Only two people were left.
Her husband, who was holding their infant son, had been hiding in a tool shed off to the side. She blew the top of it clean off and started reaching in, clutching the infant to his chest. He looked directly into that void-black, bristling maw and spoke:
Himiko." As he was backing away, his grip was white-knuckled around the crying infant. "Himiko, please. It's me. It's us." He held the bundle up, hands shaking violently. "Look at his eyes. You died for him. Don't do this. Please, God, just let us go.
The monster froze. Violent shaking and convulsing overtook it.
For a split second, the ivory plates of its face shifted, sliding back to reveal a single, human eye—bloodshot and weeping. It locked onto the infant. The bristling maw didn't snap shut; it trembled. The "hedgehog of limbs" retracted for a heartbeat, the cursed energy flickering as Himiko fought the "Vengeful" instinct with every scrap of love she had left. Run, the eye seemed to pulse. Run before I forget who you are.

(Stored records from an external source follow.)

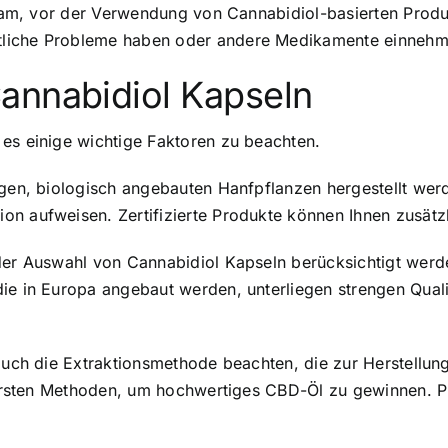
atsam, vor der Verwendung von Cannabidiol-basierten Prod
tliche Probleme haben oder andere Medikamente einnehm
annabidiol Kapseln
es einige wichtige Faktoren zu beachten.
igen, biologisch angebauten Hanfpflanzen hergestellt wer
n aufweisen. Zertifizierte Produkte können Ihnen zusätzli
der Auswahl von Cannabidiol Kapseln berücksichtigt werden
ie in Europa angebaut werden, unterliegen strengen Quali
 auch die Extraktionsmethode beachten, die zur Herstellu
chersten Methoden, um hochwertiges CBD-Öl zu gewinnen. P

Her husband didn't wait any longer. He quickly ran out the back door of the shed and into the woods, never looking back. Tears fell from his eyes as he ran, the baby crying the whole time.
The vengeful spirit of Himiko let out a soul-deep, blood-boiling roar that rang out through the entire compound.
There was nothing left anymore. The wind howled violently, kicking dust around the former great clan.
The beast didn't just wander. As it moved, one of its many porcelain hands dragged a shard of the executioner's blade across the stone. Scrape. Scrape. Scrape. A mindless, rhythmic sound that echoed through the dead estate. It was looking for a trial it would never receive, heading toward the horizon where the sun was just beginning to bleach the sky.